It seems odd that your managers are not enforcing the debt recovery process that they have put in place. If nothing else, they will make money out of the process, so what’s holding them back?

Maybe there is some error in the agreed process or the motions passed, and the company feels that if they went ahead with recovery, it may fail. That’s just speculation, but if there’s a problem, they should acknowledge it.

It sounds like you may have gone through these stages, but I would write to the principal of the company requesting a clear explanation for the status of recovery against the lot owner, detailing what action has been taken and what will happen next. Set out exactly what your expectations are in reference to the management agreement, and motions passed, and ask why they agreed process is not being adhered to. If you can get a reasonable response, it may help clarify matters for you. If you can’t, that response will tell its own story.

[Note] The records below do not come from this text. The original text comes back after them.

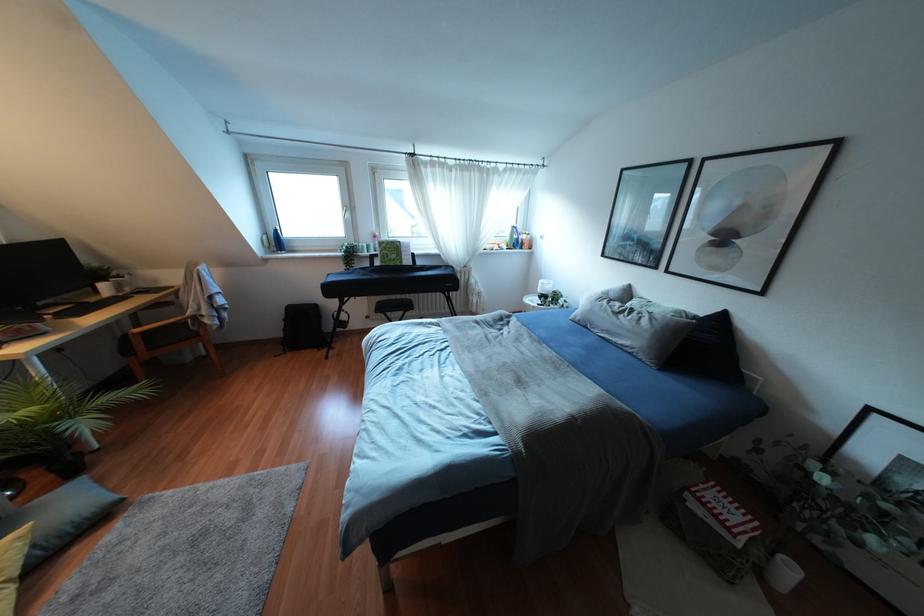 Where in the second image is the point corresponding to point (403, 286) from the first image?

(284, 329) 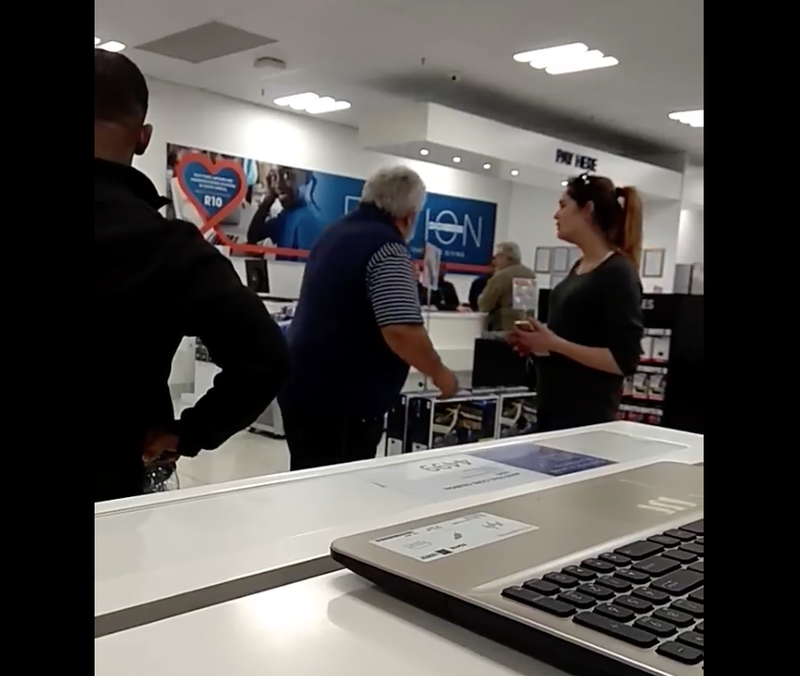 The width and height of the screenshot is (800, 676). Identify the location of sticker. (524, 462). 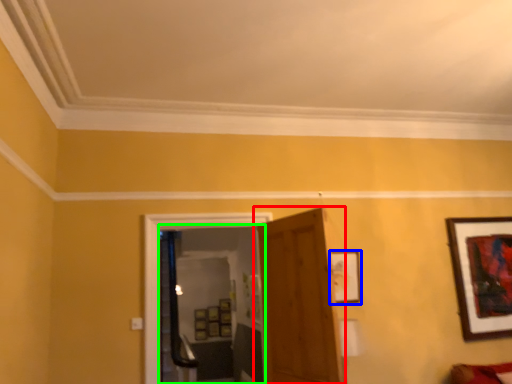 Question: Estimate the real-world distances between objects in this image. Which object is farther from door (highlighted by a red box), picture frame (highlighted by a blue box) or glass door (highlighted by a green box)?

Choices:
 (A) picture frame
 (B) glass door

Answer: (B)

An alternative could be to engage a recovery agent outside of using your body corporate manager. Many law firms offer recovery services, and you could speak with one about taking over. They may ask the body corporate to pass motions to permit this or to establish the recovery process. They may need to review how any appointment would conflict with your management agreement. It would be unusual to go down this route, but since you are in an unusual position, it wouldn’t hurt to inquire.

What’s clear is that you feel you are not getting the service you need or expect. That’s usually a sign that you should consider looking for a new manager.

In terms of recourse against a manager for not completing the terms of their contract, this can be tricky. We can’t see your agreement, but it should include a termination clause. Check to see what action you can take.

I’d expect this clause to be fairly neutral and will read something like:

Either party may terminate this agreement in accordance with the Act and/or the Module.

You should consult a lawyer about this, but this broadly means that the legislation classifies the managing agent as a service contractor, and to terminate their agreement, you would need to serve them a breach notice. If they fail to rectify that breach, the contract could be subject to termination.

If that sounds complicated, it’s because it is, and I doubt that there are many real-life cases where termination for breach of contract has been applied. If any readers know about this, please add to the comments section.

More commonly, schemes wait out their contract and change managers when the current agreement expires. Get a copy of your contract and see when it ends. If it is due to run out in the next twelve months, speak to alternative suppliers and put forward motions for their appointment when the time comes.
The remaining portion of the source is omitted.